Сегодня у Алевтины Васильевны подскочило давление, с утра лежит, к вечеру после уколов и таблеток полегчало, голос ее услышали. Сестра не хотела пускать к ней посетителей, и без того «нелегальных», детям вход воспрещен (пальтишки в гардероб не сдают, сваливают на деревянный диванчик у входа в отделение), но Алевтина Васильевна, благо дежурит Мария Федоровна, человек с пониманием, уговорила: пусть посидят, мне с ними веселей. «С ними» – это трое ребятишек из четвертого «А», где она классный руководитель и преподает математику.
Они вошли чинные, немного напуганные, что учительница лежит, но через минуту загалдели, спеша поделиться новостями: какой-то Гаврилов порвал какой-то Краснухиной фартук... «А на физкультуре прыгали в высоту, я все время сбивала рукой рейку, три получила».... Мария Михайловна тоже заболела, вместо природоведения был труд... «Тш-шш!» – весело шикала Алевтина Васильевна, они переходили на шепот – ненадолго, не получалось у них тихо и по очереди говорить.
У Майи в первых четырех классах тоже была учительница вроде Алевтины Васильевны – Бронислава Борисовна. Майя собиралась, когда вырастет, стать учительницей и быть на нее похожей. Однако чем дальше от четвертого класса и от Брониславы Борисовны, тем сильней гасло это желание и погасло. Хотя нельзя сказать, что не было и после хороших учителей. Были, да все не совсем такие. Объяснить разницу Майя не умела, только почувствовала: не получится у нее, как у Брониславы Борисовны, чтобы к каждому мальчишке и к каждой девчонке единственное, безошибочное, вовремя слово. А хуже она не хотела быть.
...Возможен еще выход: взять и выйти замуж.
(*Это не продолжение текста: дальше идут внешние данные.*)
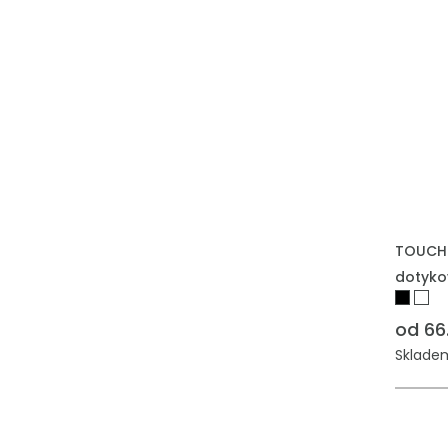
TOUCH. 
dotyko
od 66
Skladem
Не вообще, а как Ланка, Викина подруга еще со школы. Она себе голову не забивала, куда поступать, кем стать, где приносить людям пользу, а в девятнадцать лет вышла замуж. Ему было тридцать шесть. Старый, зато Ланка – на все готовое и все к ее ногам. Какой-то начальник, шишка, машина возит на работу и с работы. Ланке оставалось приложить умелую женскую руку к холостяцкому неуюту, практичность по части приобретения декоративных тканей и светильников, чтобы достичь в интерьере уровня мировых стандартов, если судить о них по выставкам и фильмам из жизни высшего общества. Ланка с этой практичностью будто родилась. Сначала квартира была двухкомнатная, теперь трехкомнатная, Ланка растит двух дочек, шесть лет и четыре года, вся в хлопотах об их правильном разностороннем воспитании, о здоровье, хорошей одежде и вкусной пище, да не лишь бы, наспех, за кухонным столом, как теперь у всех принято, и хозяйка при этом в халате, а будто всегда праздник. Ланка вкладывает в это жизнь – и кто бросит в нее камень? «Женщина должна быть женщиной, а не ишаком, которого тянут с одной стороны за уши: вкалывай, зарабатывай, занимай общественное положение, а с другой стороны за хвост: рожай детей, создавай мужчинам домашний очаг». Такой у нее взгляд. Интересно, назад Ланка смотрит или, наоборот, шагает впереди своего времени?.. Как бы там, однако, ни было, но Майиных проблем у нее нет.
Мечта о богатом муже вспыхнула в воображении прекрасным фейерверком, но точно как фейерверк, проблистав несколько мгновений золотыми, красными, синими, зелеными огнями, рассыпалась и померкла. Не увидела Майя себя в этих интерьерах в роли образцовой жены и матери...
А вообще-то, что там ни думай по этому поводу, надо еще такого Антошкина (Ланкин муж) найти. Встретить и полюбить. И чтобы он тебя полюбил. И чтоб детей от первого брака у него не было – к тридцати-то пяти годам!.. И чтобы... Ах, сказала себе Майя, ерунда какая-то в голову лезет. Заснуть бы скорей и ни о чем не думать. От мыслей отдохнуть.